Affamée, j'allais prendre l'assiette lorsqu'une personne avait finalement décidé d'intervenir, une belle femme rousse à l'autre bout de la table dit le regard plein de haine :

- Lève-toi Oliver, ça ne sert à rien, on est foutu désormais, et pour toujours !

Le Oliver en question s'était levé, et était reparti à table avec mon assiette, leurs discussions reprirent, hormis pour cet homme, pour le reste j'étais invisible.

Ça m'avait fait un pincement au cœur, je n'avais aucune relation avec eux mais un peu d'attention ne fait jamais de mal : « viens t'asseoir avec nous ».

Je n'ai jamais eu d'amis de toute ma vie, alors je ne sais pas vraiment ce que j'attendais d'eux, mais, un peu de bienveillance aurait soulagé mon cœur, surtout en ce moment.

J'avais descendu les immenses escaliers amenant au jardin à vingt mètres de leur table, je m'étais assise dans l'herbe.

L'air était froid, très froid, peut-être même trop froid, ce n'était pas une bonne idée de rester dehors avec ces températures mais eux le faisaient bien.

Oui, mais eux ce sont des loups. 

Et assise là dehors, me permettais de pouvoir remettre mes idées aux clairs, je n'avais pas toutes les clefs en main, mais je sentais que j'étais au cœur d'un grand projet d'un projet plus grand que moi, qui me dépassais. 
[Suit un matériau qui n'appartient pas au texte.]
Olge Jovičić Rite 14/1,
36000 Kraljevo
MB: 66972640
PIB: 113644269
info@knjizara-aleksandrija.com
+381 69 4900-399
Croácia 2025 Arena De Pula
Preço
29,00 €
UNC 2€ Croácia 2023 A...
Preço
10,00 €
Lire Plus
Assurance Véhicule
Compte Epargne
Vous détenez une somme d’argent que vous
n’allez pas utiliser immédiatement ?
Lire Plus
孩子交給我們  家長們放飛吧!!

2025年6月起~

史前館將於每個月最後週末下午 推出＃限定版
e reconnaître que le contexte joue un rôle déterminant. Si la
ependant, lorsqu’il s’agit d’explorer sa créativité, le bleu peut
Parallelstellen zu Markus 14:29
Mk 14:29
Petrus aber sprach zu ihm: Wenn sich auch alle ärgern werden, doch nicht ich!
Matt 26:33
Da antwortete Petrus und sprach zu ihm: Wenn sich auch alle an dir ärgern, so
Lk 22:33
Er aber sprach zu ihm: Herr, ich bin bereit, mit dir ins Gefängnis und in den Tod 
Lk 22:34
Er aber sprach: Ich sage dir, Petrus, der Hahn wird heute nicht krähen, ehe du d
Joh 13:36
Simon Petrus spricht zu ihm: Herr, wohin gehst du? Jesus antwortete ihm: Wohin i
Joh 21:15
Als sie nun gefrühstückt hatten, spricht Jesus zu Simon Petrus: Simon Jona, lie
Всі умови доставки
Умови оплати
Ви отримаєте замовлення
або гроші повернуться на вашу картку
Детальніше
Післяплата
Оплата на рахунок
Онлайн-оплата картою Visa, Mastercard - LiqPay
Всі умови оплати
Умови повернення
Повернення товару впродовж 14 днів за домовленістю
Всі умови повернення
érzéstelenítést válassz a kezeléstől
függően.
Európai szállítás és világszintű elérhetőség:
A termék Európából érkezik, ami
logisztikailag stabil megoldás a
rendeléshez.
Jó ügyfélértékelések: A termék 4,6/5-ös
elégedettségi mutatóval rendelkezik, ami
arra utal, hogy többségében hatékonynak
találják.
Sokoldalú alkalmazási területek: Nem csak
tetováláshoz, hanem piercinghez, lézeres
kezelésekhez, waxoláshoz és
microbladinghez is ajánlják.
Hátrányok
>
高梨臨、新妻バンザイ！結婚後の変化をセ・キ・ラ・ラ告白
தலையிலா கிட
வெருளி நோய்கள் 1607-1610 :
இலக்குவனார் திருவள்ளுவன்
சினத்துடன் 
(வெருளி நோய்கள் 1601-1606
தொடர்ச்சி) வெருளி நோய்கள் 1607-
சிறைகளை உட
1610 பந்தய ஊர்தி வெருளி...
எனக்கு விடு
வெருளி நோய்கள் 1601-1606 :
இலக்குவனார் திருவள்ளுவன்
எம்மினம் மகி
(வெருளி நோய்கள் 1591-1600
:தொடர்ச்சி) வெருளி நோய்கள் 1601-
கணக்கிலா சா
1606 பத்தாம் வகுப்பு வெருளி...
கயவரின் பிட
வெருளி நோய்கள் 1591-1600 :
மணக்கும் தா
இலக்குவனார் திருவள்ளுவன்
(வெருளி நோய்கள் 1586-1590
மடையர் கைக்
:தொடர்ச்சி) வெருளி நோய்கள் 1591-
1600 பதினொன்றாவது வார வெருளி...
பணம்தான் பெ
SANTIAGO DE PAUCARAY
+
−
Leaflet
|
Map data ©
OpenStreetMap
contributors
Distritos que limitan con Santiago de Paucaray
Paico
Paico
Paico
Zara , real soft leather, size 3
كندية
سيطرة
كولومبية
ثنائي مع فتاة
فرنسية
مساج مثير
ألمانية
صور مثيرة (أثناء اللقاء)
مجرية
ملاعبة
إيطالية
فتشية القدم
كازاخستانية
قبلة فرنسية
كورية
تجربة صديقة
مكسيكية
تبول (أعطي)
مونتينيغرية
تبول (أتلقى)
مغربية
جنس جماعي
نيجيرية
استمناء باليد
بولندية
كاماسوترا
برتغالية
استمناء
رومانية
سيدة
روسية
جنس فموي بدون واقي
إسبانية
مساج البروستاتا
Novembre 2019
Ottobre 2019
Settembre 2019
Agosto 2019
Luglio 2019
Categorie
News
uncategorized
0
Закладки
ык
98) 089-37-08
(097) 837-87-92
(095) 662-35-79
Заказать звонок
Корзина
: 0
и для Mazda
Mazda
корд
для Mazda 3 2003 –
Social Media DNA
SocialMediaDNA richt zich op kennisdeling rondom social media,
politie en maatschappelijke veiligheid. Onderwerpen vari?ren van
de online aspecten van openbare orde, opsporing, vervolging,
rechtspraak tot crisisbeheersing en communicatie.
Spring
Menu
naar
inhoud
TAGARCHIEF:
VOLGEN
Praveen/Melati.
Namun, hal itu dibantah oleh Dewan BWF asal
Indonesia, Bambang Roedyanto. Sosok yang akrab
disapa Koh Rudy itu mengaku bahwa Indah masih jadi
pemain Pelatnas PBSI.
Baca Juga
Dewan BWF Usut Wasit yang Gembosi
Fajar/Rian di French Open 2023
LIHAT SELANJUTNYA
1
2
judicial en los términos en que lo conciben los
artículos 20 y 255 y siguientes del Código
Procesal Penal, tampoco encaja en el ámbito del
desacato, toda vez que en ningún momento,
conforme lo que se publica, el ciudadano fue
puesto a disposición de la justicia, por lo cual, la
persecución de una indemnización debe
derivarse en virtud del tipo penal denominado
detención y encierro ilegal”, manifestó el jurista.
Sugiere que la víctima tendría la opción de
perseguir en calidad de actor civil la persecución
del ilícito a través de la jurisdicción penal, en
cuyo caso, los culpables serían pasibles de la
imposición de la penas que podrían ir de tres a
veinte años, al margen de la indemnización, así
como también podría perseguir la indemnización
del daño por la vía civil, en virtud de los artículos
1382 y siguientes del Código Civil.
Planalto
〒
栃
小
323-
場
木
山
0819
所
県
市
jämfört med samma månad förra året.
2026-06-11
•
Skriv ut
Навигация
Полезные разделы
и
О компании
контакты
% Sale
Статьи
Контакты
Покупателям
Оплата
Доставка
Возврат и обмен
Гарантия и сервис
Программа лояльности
Il fallait que je parle à Aleph, lui seul pouvait me répondre. 

Je regardais la forêt, toujours cette même impression, toujours une certaine peur en le regardant.

J'entendais des rires derrière moi, puis l'instant d'après, plus rien, ils devaient être rentrés.

Je repensais quelques instants à ma vie avant Aleph, c'était une vie insignifiante, je n'avais pas de projet de vie,  peut-être que, finalement je pouvais rester à ses côtés ? c'était complètement fou de penser une chose pareille, mais je ne me voyais pas reprendre les études et mon quotidien.

Pas après avoir découvert ça. 

Impossible. 

En réalité, je ne me voyais rien faire, juste essayer de vivre.

C'était déjà trop compliqué pour moi.

Peut-être que je devais partir d'ici, il n'y avait rien pour moi.

Mes pensées étaient en pleine contradiction quand je sentis une présence à mes côtés, blasé, triste et déçue de la tournure des choses, j'avais tourné la tête sans grande inquiétude.

C'était lui, il était revenu, mon cœur s'emballa immédiatement.